Bloody well hope not, they'll start upping the duty on it then. Seriously, an awful lot of more modern cars either can't be or are very expensive to convert as they use direct injection so that will restrict take up. There's far more out there than official figures suggest. DVLA records show somewhere in the region of 150,000 LPG cars on the road yet I've owned a Saab, a Range Rover Classic and 3 p38s, all on LPG but only one had it shown on the V5, all the others just showed petrol. So in reality, there's probably in excess of 500,000 of us running on it. As long as we keep buying it, then filling stations will keep selling it. There's one filling station near me that is supplied by Flogas. I can go to the Flogas depot and pay 54p per litre yet if I go to the garage down the road, it'll cost me 64.9p a litre. Now you aren't going to tell me that Flogas charge a garage that is buying thousands of litres a time the same 54p a litre as they charge me to fill my tank with 60 odd litres. So that garage is making over 10p for every litre they sell, far more than they make on petrol. So why shouldn't they continue selling it?

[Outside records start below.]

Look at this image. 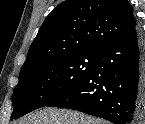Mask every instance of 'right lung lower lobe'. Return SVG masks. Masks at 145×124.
<instances>
[{
    "label": "right lung lower lobe",
    "mask_w": 145,
    "mask_h": 124,
    "mask_svg": "<svg viewBox=\"0 0 145 124\" xmlns=\"http://www.w3.org/2000/svg\"><path fill=\"white\" fill-rule=\"evenodd\" d=\"M46 106L132 124L145 108V56L139 28L107 45L86 77Z\"/></svg>",
    "instance_id": "obj_1"
}]
</instances>
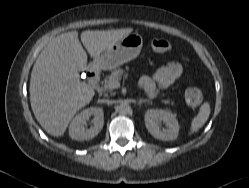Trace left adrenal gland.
<instances>
[{
  "instance_id": "a2214340",
  "label": "left adrenal gland",
  "mask_w": 249,
  "mask_h": 188,
  "mask_svg": "<svg viewBox=\"0 0 249 188\" xmlns=\"http://www.w3.org/2000/svg\"><path fill=\"white\" fill-rule=\"evenodd\" d=\"M146 102H150L148 99H140L139 100V104H142V103H146Z\"/></svg>"
}]
</instances>
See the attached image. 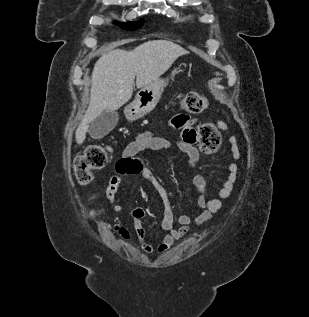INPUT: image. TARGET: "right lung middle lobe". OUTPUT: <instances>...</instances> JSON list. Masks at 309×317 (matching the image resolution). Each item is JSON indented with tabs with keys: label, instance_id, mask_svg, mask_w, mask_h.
Here are the masks:
<instances>
[{
	"label": "right lung middle lobe",
	"instance_id": "right-lung-middle-lobe-1",
	"mask_svg": "<svg viewBox=\"0 0 309 317\" xmlns=\"http://www.w3.org/2000/svg\"><path fill=\"white\" fill-rule=\"evenodd\" d=\"M144 21L139 20L137 22L118 23V25L125 30H136L143 25Z\"/></svg>",
	"mask_w": 309,
	"mask_h": 317
}]
</instances>
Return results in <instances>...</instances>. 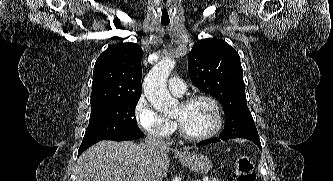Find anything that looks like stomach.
Segmentation results:
<instances>
[{
    "label": "stomach",
    "instance_id": "obj_1",
    "mask_svg": "<svg viewBox=\"0 0 333 181\" xmlns=\"http://www.w3.org/2000/svg\"><path fill=\"white\" fill-rule=\"evenodd\" d=\"M183 166L198 174H207L212 169V161L203 154L185 152L179 155Z\"/></svg>",
    "mask_w": 333,
    "mask_h": 181
}]
</instances>
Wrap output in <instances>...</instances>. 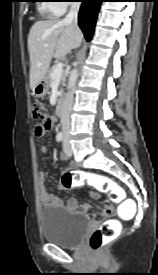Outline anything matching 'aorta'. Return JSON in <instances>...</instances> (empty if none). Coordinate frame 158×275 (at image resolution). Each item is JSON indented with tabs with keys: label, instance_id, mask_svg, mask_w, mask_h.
I'll list each match as a JSON object with an SVG mask.
<instances>
[{
	"label": "aorta",
	"instance_id": "obj_1",
	"mask_svg": "<svg viewBox=\"0 0 158 275\" xmlns=\"http://www.w3.org/2000/svg\"><path fill=\"white\" fill-rule=\"evenodd\" d=\"M78 78V68L75 67L74 69L71 70L69 79H68V88L71 89L75 86V83Z\"/></svg>",
	"mask_w": 158,
	"mask_h": 275
}]
</instances>
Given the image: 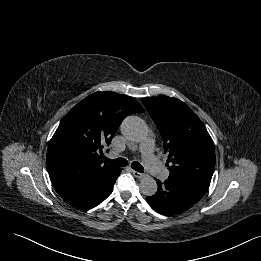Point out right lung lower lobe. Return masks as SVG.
Here are the masks:
<instances>
[{"mask_svg": "<svg viewBox=\"0 0 261 261\" xmlns=\"http://www.w3.org/2000/svg\"><path fill=\"white\" fill-rule=\"evenodd\" d=\"M121 171V168H117L96 185L78 193L63 197V200L69 205L79 209H91L100 204L111 194L114 183Z\"/></svg>", "mask_w": 261, "mask_h": 261, "instance_id": "right-lung-lower-lobe-1", "label": "right lung lower lobe"}]
</instances>
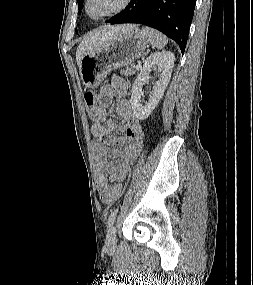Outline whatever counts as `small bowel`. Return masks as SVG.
<instances>
[{"label": "small bowel", "instance_id": "c3829d8e", "mask_svg": "<svg viewBox=\"0 0 253 285\" xmlns=\"http://www.w3.org/2000/svg\"><path fill=\"white\" fill-rule=\"evenodd\" d=\"M128 91V81L115 75L102 87L95 105L89 109L94 120L91 133L95 137L97 153V191L106 204L114 203L120 196L110 183L125 178L142 147V127L132 111ZM115 97L119 99L116 113L120 123L107 119V109L113 106ZM116 131L123 132V135L116 136Z\"/></svg>", "mask_w": 253, "mask_h": 285}]
</instances>
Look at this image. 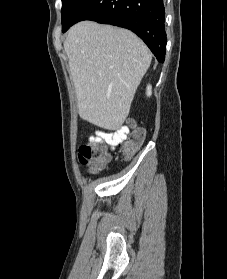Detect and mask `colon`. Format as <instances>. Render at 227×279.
<instances>
[{
	"label": "colon",
	"instance_id": "5ec220e1",
	"mask_svg": "<svg viewBox=\"0 0 227 279\" xmlns=\"http://www.w3.org/2000/svg\"><path fill=\"white\" fill-rule=\"evenodd\" d=\"M145 132L140 129H134L130 137L123 143L121 157L130 158L143 144ZM79 163L88 167L91 171H96L109 161V155L106 153L102 142L99 139H93L80 147L78 153Z\"/></svg>",
	"mask_w": 227,
	"mask_h": 279
}]
</instances>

Yeah, by a long way. The Saab only had 253,000 on it when I sold it. I learnt a lot from that as it was my first LPG car. Considering I only paid £160 on eBay for it, and then ran it for 3 years (including driving it to Russia and back twice) it didn't do bad.
None. Pull the pipes, fit the U union and top up the dribble that you lost.
It's entirely possible but as mentioned the tank must be at least a certain distance (I think it is 5m) from buildings and the property boundary. Not that much of a problem if you live out in the sticks and I see tanks in people's gardens quite regularly in places like Norfolk where mains gas isn't available. Gas for home use such as heating and cooking, requires vapour so comes off an outlet on the top of the tank but to run your car you need liquid so you need a tank with a bottom take off too and then a pump to get it into your tank. You buy the bulk gas from your preferred supplier (although a lot won't fill a tank that they didn't supply or you don't hire from them) and use a meter to accurately inform HMRC how much you are using in your car so they can send you a bill for the Road Fuel Duty. If you can get it at the right price, it's worth doing but it isn't cheap to get set up in the first place, you're looking at around £2k for a suitable pump to start with. I came across a rural taxi company a few years ago that had 5 cars all running on LPG so the owner had his own tank and filling point for convenience. Due to the amount he was using he was getting a good deal on his gas too.
Blimey, you've got the lesser spotted battery cover (and a bolt missing from the RH bonnet latch.....).
The silicon hose is the same outside diameter as the original bits of rubber hose on each end of the brittle plastic pipe. I can't remember what year your car is but on the pre 99 GEMS, it is too fat to follow exactly the same route as the original where it goes under the alternator so I've routed mine behind it instead. It also has the advantage that it doesn't set rock hard like the original. I have never been able to pull the short hose off the top of the inlet manifold as it seems to weld itself on but the silicon stays nice and flexible.